» Task requirements:
If pictures appear among the lines below, leave them out while you return exactly the lines from the one with "adlines for ordering" through the one with "individuals to make".

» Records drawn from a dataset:
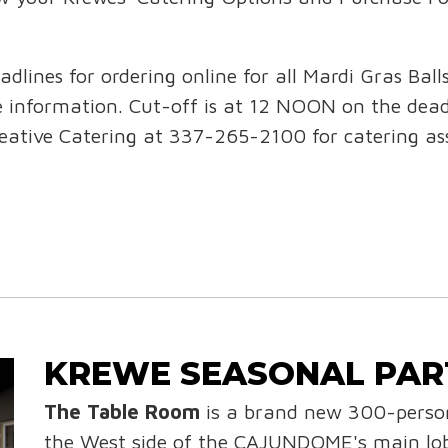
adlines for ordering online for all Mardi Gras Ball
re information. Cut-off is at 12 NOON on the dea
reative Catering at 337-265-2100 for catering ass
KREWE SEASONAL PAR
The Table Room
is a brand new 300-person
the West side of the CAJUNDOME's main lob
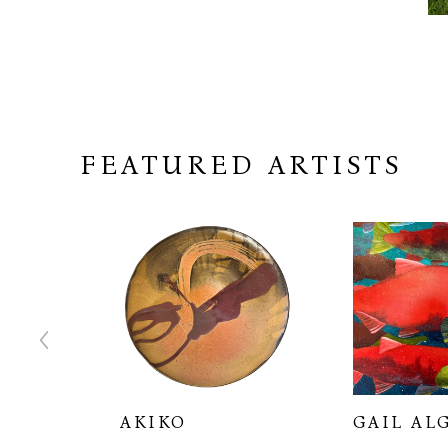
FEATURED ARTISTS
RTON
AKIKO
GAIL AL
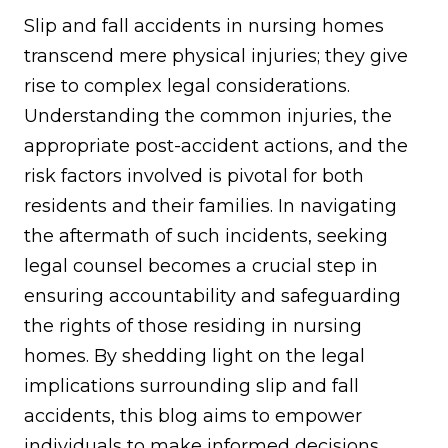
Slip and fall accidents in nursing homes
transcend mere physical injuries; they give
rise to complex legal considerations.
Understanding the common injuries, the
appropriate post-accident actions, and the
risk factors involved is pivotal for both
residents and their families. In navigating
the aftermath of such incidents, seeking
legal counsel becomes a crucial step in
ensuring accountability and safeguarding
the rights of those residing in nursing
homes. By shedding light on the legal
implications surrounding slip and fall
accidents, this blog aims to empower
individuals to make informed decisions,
--
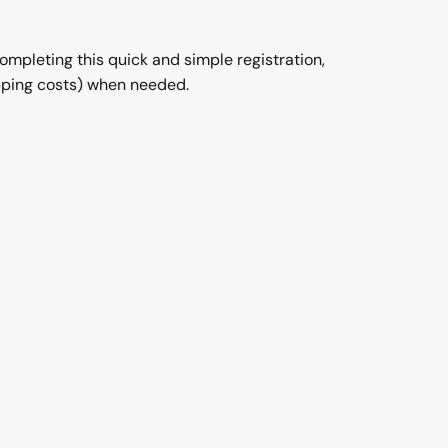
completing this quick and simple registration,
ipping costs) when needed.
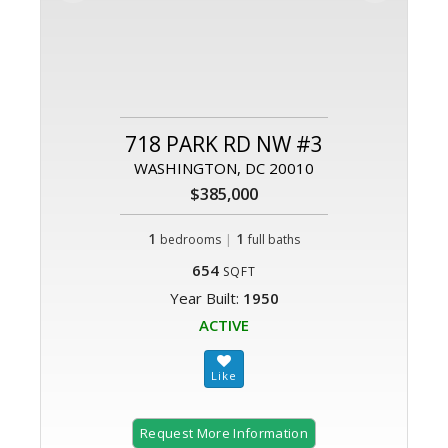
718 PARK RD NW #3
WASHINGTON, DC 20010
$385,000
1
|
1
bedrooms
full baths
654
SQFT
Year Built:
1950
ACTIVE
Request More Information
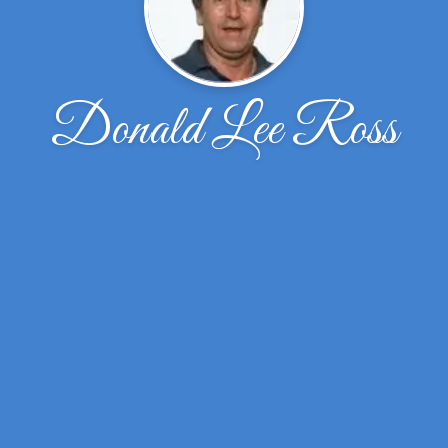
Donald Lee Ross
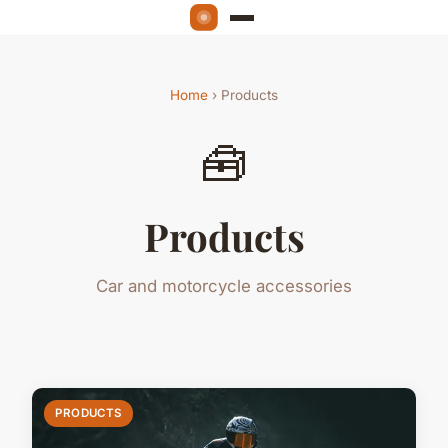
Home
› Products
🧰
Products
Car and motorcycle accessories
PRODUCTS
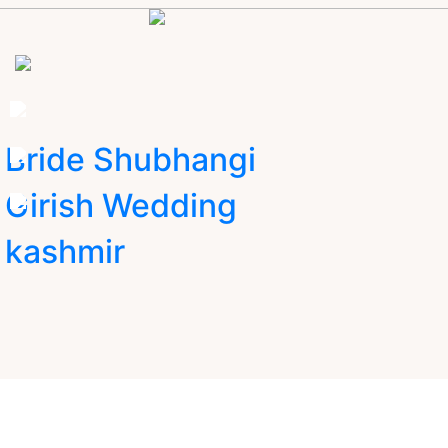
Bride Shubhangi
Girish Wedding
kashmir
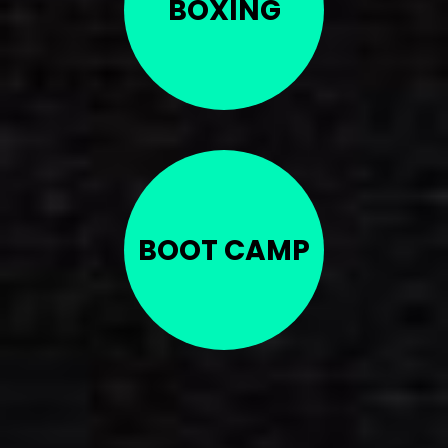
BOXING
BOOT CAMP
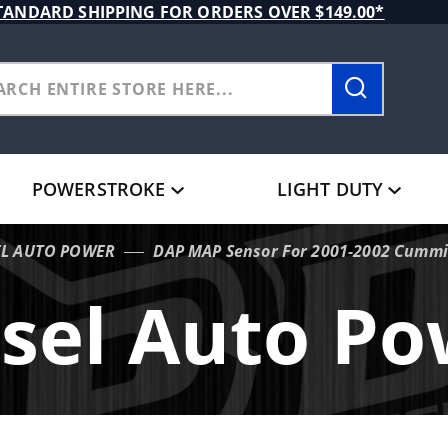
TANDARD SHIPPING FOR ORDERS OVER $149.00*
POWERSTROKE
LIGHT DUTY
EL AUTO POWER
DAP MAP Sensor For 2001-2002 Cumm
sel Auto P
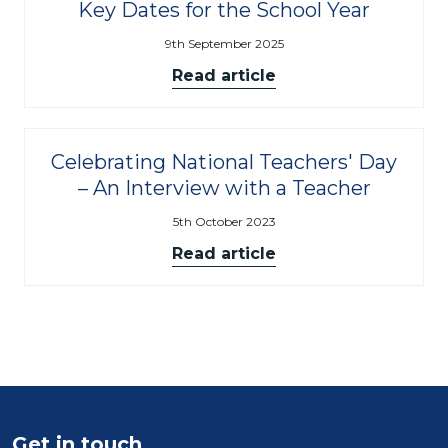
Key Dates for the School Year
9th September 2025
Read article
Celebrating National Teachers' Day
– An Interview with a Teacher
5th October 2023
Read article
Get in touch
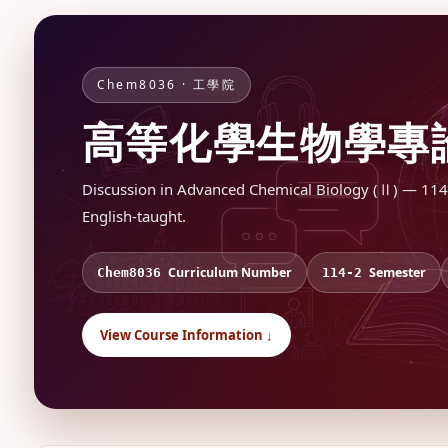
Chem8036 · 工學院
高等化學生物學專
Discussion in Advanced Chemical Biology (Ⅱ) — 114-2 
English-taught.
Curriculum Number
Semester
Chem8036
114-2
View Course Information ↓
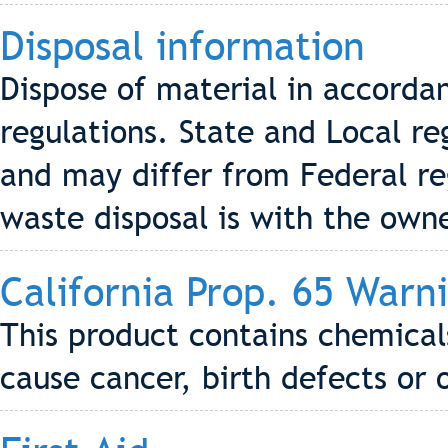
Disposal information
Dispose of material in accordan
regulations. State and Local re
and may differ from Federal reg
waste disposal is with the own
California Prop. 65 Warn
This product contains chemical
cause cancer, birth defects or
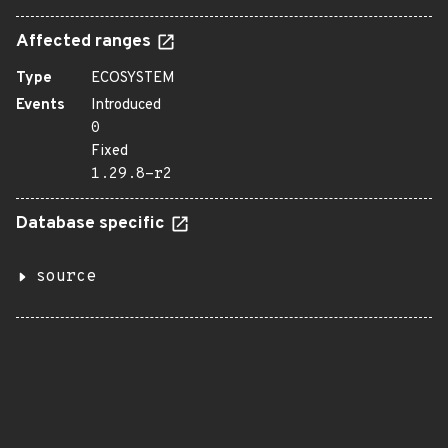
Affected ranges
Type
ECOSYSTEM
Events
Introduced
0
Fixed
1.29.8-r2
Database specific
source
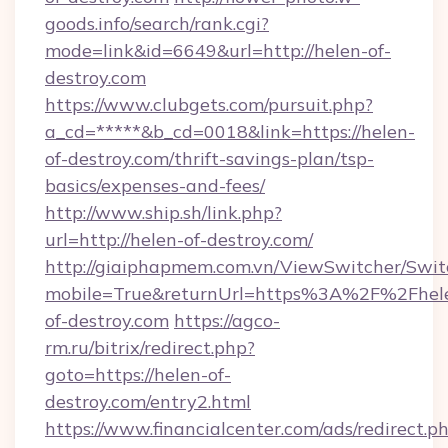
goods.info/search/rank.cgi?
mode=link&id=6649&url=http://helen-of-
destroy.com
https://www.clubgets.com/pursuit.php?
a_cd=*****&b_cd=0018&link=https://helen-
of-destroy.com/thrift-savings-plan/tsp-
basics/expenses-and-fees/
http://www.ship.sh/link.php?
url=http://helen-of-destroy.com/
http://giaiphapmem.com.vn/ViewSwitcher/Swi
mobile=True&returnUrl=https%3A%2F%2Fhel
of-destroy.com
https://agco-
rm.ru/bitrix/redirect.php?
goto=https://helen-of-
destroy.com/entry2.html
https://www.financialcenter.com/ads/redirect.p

» Response to the task:
adlines for ordering online for all Mardi Gras Ball
re information. Cut-off is at 12 NOON on the dea
reative Catering at 337-265-2100 for catering ass
KREWE SEASONAL PAR
The Table Room
is a brand new 300-person
the West side of the CAJUNDOME's main lob
FEATURED ARTISTS
RTON
AKIKO
GAIL AL
Slip and fall accidents in nursing homes
transcend mere physical injuries; they give
rise to complex legal considerations.
Understanding the common injuries, the
appropriate post-accident actions, and the
risk factors involved is pivotal for both
residents and their families. In navigating
the aftermath of such incidents, seeking
legal counsel becomes a crucial step in
ensuring accountability and safeguarding
the rights of those residing in nursing
homes. By shedding light on the legal
implications surrounding slip and fall
accidents, this blog aims to empower
individuals to make informed decisions,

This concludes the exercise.